RBS Gets Back Into Payments Ten Years After It Unloaded Worldpay

Royal Bank of Scotland is going after the payments market, launching a new unit Thursday (May 2) that will put it in competition with Worldpay, the former unit it was forced to unload.

According to a report in The Financial Times, the new business — dubbed NatWest Tyl — is a merchant acquiring service for small and medium-sized businesses, enabling retailers to accept payments via cards in physical stores and online. NatWest Tyl will make money charging fees to connect them to networks operated by Visa and Mastercard.

RBS had to sell Worldpay as part of a bailout during the financial crisis of about a decade ago. Since then, Worldpay and other payment companies have seen their businesses boom as the movement away from cash grows.  There has also been consolidation in the market place, with Worldpay being acquired by Fidelity National Information services in a $43 billion deal earlier this year. “Developing our own merchant acquiring and payments proposition is an important step forward,” Alison Rose, RBS head of commercial and private banking, told The Financial Times RBS’ new unit will likely be well-received by regulators who are concerned about competition issues in the payments market. According to the report, the Payments Systems Regulator has expressed worries that the incumbent players are overcharging small businesses.
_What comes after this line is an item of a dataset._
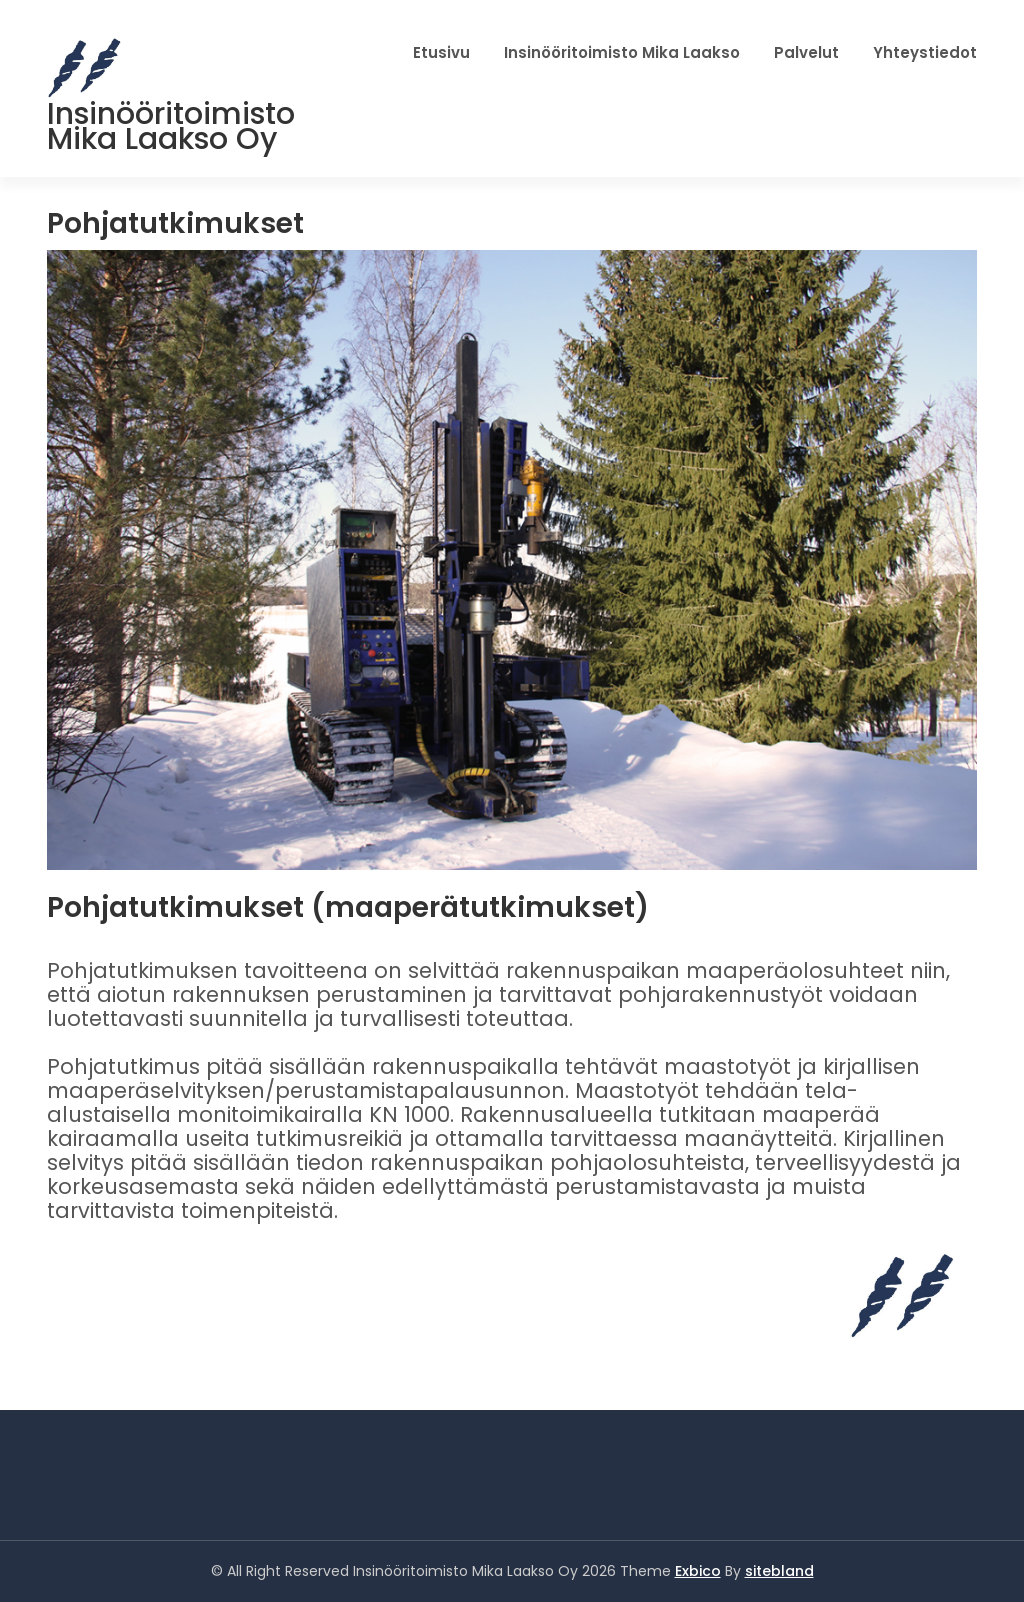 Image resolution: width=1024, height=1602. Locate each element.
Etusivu (441, 52)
NatWest Tyl’s aim is to offer customers data analytics to help them measure and improve their performance. It’s also part of RBS’s effort to drive new businesses and services via technology initiatives. RBS has rolled out a new digital loan service dubbed Esme and has its business bank called Mettle.

Paul Thwaite, managing director for sales, specialist businesses and business banking at NatWest, told The Financial Times that is a new experience for RBS to be a challenger in the market, but that its huge customer base and customer data should help it compete against the bigger payment companies. The executive noted RBS is the biggest U.K. lender to small and medium-sized businesses.